Part of a series on the films of Jeremy Irons
Chinese Box (1997) is not a remarkable film. My expectations shrank when I found out the director Wayne Wang also directed Maid in Manhattan (2002). Rather, I found interest in the various elements of Jeremy Irons’ career, and how it distills and reflects them within the backdrop of Hong Kong. Set during the 6 months before Hong Kong’s turnover to China in 1997, the film explores Hong Kong, a “Chinese Box” as it were, a puzzle to solve, though the lives of John (Irons), a British journalist, his sometimes lover Vivian (Li Gong), and the charming yet mysterious stranger Jean (Maggie Cheung). The film juggles a lot of elements – John and Vivian’s affair and their struggle to reconcile their relationship, John’s fascination (and creepy obsession) with Jean – amidst the backdrop of Hong Kong in transition.
The thread that ostensibly ties the various plot points together is John’s ruminations on Hong Kong. As John recounts to Vivian, he desires something that isn’t “here today, gone tomorrow.” Vivian responds that “You won’t find that in Hong Kong.” The encounter mirrors their relationship of course, one held in indeterminacy as Vivian struggles with living in Hong Kong as an immigrant from the mainland. But by the end of the film, the “Chinese Box” of Hong Kong, its mysterious essence, is that it is always changing. Scenes throughout the film, between business hot shots, British commentators, and more highlight this fact, but it never ties together as a fully realized theme as other Last Generation filmmakers have explored before. In fact, the film presents Hong Kong as a place of constant change from the beginning, so the film’s exploration on the subject never feels like it reaches a proper maturation.
At the beginning of the film, we see CG images within a Chinese box pass by, including a watch with Chairman Mao. The arm jitters about, as if time struggles to move forward, a reflection on the anxieties of the changes to Hong Kong.
Much of this film echoes similar explorations in British Hong Kong’s ‘Last Generation’ cinema, film that reflected the anxiety around Hong Kong’s turnover to China, initially announced in 1984. Films such as Rouge (1987), C’est La Vie, Mon Cheri (‘Xin buliao qing’, 1993), and Chunking Express (1994) explore the transient nature of Hong Kong, and reflect on the changes to come. In fact, Chris Doyle, the director of photography for Chunking Express, was the DP 2nd unit for Chinese Box, and I suspect he may have lent his apartment for filming for Chinese Box as he did for Chunking Express.

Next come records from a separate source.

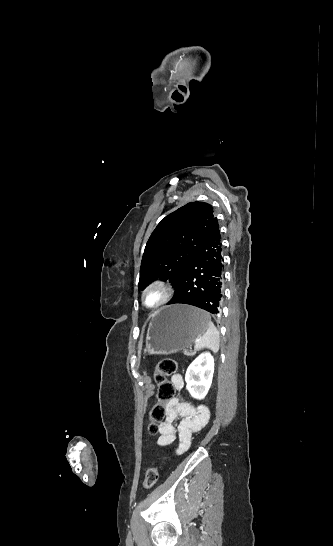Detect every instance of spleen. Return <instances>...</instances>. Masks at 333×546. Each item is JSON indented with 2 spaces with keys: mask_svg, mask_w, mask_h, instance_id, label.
I'll use <instances>...</instances> for the list:
<instances>
[{
  "mask_svg": "<svg viewBox=\"0 0 333 546\" xmlns=\"http://www.w3.org/2000/svg\"><path fill=\"white\" fill-rule=\"evenodd\" d=\"M220 337L219 332L213 322L211 321L210 316L208 315V324L205 334L200 337L194 346L195 350L209 349L214 353L219 350Z\"/></svg>",
  "mask_w": 333,
  "mask_h": 546,
  "instance_id": "obj_1",
  "label": "spleen"
}]
</instances>
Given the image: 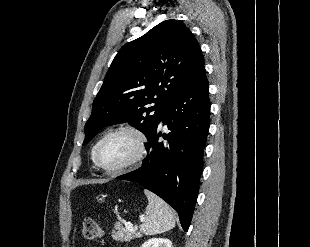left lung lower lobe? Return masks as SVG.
I'll list each match as a JSON object with an SVG mask.
<instances>
[{"instance_id":"obj_1","label":"left lung lower lobe","mask_w":310,"mask_h":247,"mask_svg":"<svg viewBox=\"0 0 310 247\" xmlns=\"http://www.w3.org/2000/svg\"><path fill=\"white\" fill-rule=\"evenodd\" d=\"M208 80L203 67L167 105L148 139L149 152L141 168L118 178L137 182L157 194L179 214L187 231L192 219L203 171V152L210 126ZM166 124L168 134L159 132ZM167 139L159 142V137Z\"/></svg>"}]
</instances>
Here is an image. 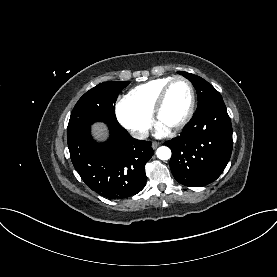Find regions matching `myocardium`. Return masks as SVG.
I'll return each mask as SVG.
<instances>
[{
    "mask_svg": "<svg viewBox=\"0 0 277 277\" xmlns=\"http://www.w3.org/2000/svg\"><path fill=\"white\" fill-rule=\"evenodd\" d=\"M177 81H183L187 84L189 91H190V104H189L188 110H187L185 116L183 117V119L178 124H176L175 126L170 128L172 131H179V130L183 129L188 124V122L191 120V118L194 114L195 107H196V92H195L192 82L183 76L173 77L168 83H166V85L160 91V93L154 103L153 109H152V117L156 122H158L159 115H160V112L166 101L168 92H169L171 86Z\"/></svg>",
    "mask_w": 277,
    "mask_h": 277,
    "instance_id": "f54148a6",
    "label": "myocardium"
}]
</instances>
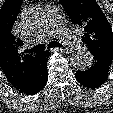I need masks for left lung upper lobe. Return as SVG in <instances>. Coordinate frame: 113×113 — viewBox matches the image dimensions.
Segmentation results:
<instances>
[{
  "label": "left lung upper lobe",
  "mask_w": 113,
  "mask_h": 113,
  "mask_svg": "<svg viewBox=\"0 0 113 113\" xmlns=\"http://www.w3.org/2000/svg\"><path fill=\"white\" fill-rule=\"evenodd\" d=\"M73 24L84 29V41L92 55L113 60V33L96 0H59Z\"/></svg>",
  "instance_id": "1"
}]
</instances>
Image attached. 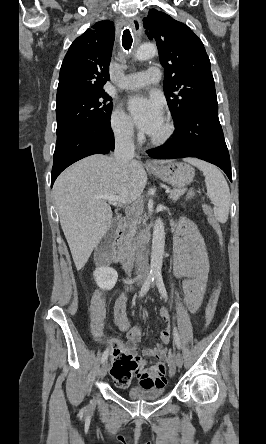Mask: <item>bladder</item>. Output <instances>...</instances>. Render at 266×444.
Instances as JSON below:
<instances>
[{"label":"bladder","mask_w":266,"mask_h":444,"mask_svg":"<svg viewBox=\"0 0 266 444\" xmlns=\"http://www.w3.org/2000/svg\"><path fill=\"white\" fill-rule=\"evenodd\" d=\"M165 393L164 388L159 389H142V388H131L127 392V396L131 399L138 400H155L162 397Z\"/></svg>","instance_id":"31cf9c89"}]
</instances>
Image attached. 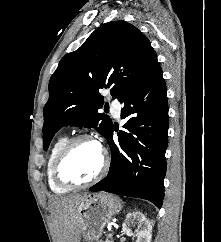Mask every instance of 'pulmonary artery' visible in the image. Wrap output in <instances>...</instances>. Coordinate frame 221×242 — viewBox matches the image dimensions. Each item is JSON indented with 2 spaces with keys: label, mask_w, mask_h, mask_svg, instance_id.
I'll return each instance as SVG.
<instances>
[{
  "label": "pulmonary artery",
  "mask_w": 221,
  "mask_h": 242,
  "mask_svg": "<svg viewBox=\"0 0 221 242\" xmlns=\"http://www.w3.org/2000/svg\"><path fill=\"white\" fill-rule=\"evenodd\" d=\"M111 109H112L113 116L116 118H119L121 113V105L118 102H113L111 104Z\"/></svg>",
  "instance_id": "1"
}]
</instances>
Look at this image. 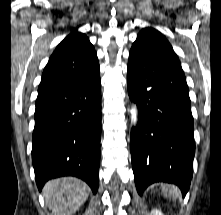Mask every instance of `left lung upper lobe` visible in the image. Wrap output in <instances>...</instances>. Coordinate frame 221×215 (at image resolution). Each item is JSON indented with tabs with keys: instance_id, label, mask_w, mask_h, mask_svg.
Here are the masks:
<instances>
[{
	"instance_id": "left-lung-upper-lobe-1",
	"label": "left lung upper lobe",
	"mask_w": 221,
	"mask_h": 215,
	"mask_svg": "<svg viewBox=\"0 0 221 215\" xmlns=\"http://www.w3.org/2000/svg\"><path fill=\"white\" fill-rule=\"evenodd\" d=\"M130 53L162 56L179 62L176 53L165 36L152 27H146L140 31Z\"/></svg>"
}]
</instances>
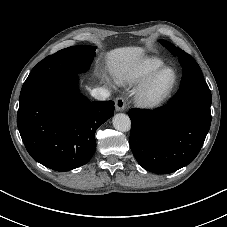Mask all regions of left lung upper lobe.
Here are the masks:
<instances>
[{"mask_svg":"<svg viewBox=\"0 0 227 227\" xmlns=\"http://www.w3.org/2000/svg\"><path fill=\"white\" fill-rule=\"evenodd\" d=\"M160 42L174 56H178L180 64L183 67L180 89L172 101H200L211 103V92L197 62L189 54L180 48H176L173 44L165 40H160Z\"/></svg>","mask_w":227,"mask_h":227,"instance_id":"obj_1","label":"left lung upper lobe"}]
</instances>
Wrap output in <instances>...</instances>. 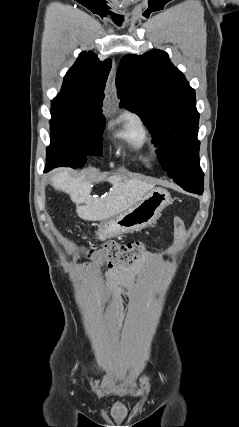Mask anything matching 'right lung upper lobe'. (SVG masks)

The film is also similar to the previous entry in this series, Stealing Beauty (1996). Both films use handheld consumer cameras to clearly situate the film in the 90s, both films also deal with Irons dying from a serious illness (AIDS in Stealing Beauty, leukaemia in Chinese Box).
Irons’ character, a Briton, begins to die as the British empire in Hong Kong withers away. The parallels are quite clear, despite how John distances himself from his more narrow-minded British compatriots. Irons’ character reflects a decaying British presence in Hong Kong. The question then becomes, does his absolutely perverse behaviour throughout the film (slut-shamming Vivian, stalking Jean, treating both as objects rather that human beings) supposed to be a reflection or even critique of the British gaze and rule of Hong Kong? While Jean initially rebukes his investigative advances (he films her without her consent, and she forcefully shoves the camera away), John’s creepy behaviour is rarely critiqued in the film. When Jean tells a story of her being raped by her father and a police office through camera footage (a lie, but not known at the time), John and his male friend do not react, but rather evaluate the footage for its artistic merit, and discuss whether they would have sex with her based on the damage she may have received from the abuse. Is the takeaway that John is a reflection of the colonial mindset? Perhaps. Throughout the film, John is linked to images and sounds of a beating heart, such as the beating hearts of freshly butchered fish in the market or the beat of the factory machinery nearby. In the end of the film, John sits and closes his eyes on a pier of Hong Kong, filming himself. Meanwhile, Vivian looks at a beating heart in the market, and the film cuts to credits. Does John finally succumb to his leukaemia and die, like the fading British empire? The film leaves it ambiguous, as we never see the heart stop beating, and the sound of the machinery only stops when the credits rise. In the end, if the film was critiquing the colonial gaze through the character of John, his arc would require much more criticism for his creepy, obsessive behaviour with the women in his life.
Of course, Irons playing a creepy stalker is well at home in his portfolio of playing perverse characters. The film’s attempt at reflection on a serious subject (the transfer of Hong Kong) fits right into his portfolio as well. At the very least, Chinese Box made me recognize again that Irons often narrates the films he stars in, a trend that started right from the beginning of his career in Brideshead Revisited (1981). Irons’ deep, weathered voice makes for excellent narration material, and many films capitalize on this asset.
Overall, this film is a somewhat forgettable entry into Irons’ career. While the main trio of actors are excellent, the material fails to give a compelling story.